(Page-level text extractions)
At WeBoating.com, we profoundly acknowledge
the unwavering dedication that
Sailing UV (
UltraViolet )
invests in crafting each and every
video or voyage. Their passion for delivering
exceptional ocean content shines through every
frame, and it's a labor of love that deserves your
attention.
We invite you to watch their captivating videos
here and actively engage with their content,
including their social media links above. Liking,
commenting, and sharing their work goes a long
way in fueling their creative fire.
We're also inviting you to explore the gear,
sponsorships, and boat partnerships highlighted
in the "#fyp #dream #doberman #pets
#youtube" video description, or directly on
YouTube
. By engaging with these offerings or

→ **Required action**
Wherever "that" occurs in the records above, copy the line it sits in.

→ **Exercise result**
the unwavering dedication that
frame, and it's a labor of love that deserves your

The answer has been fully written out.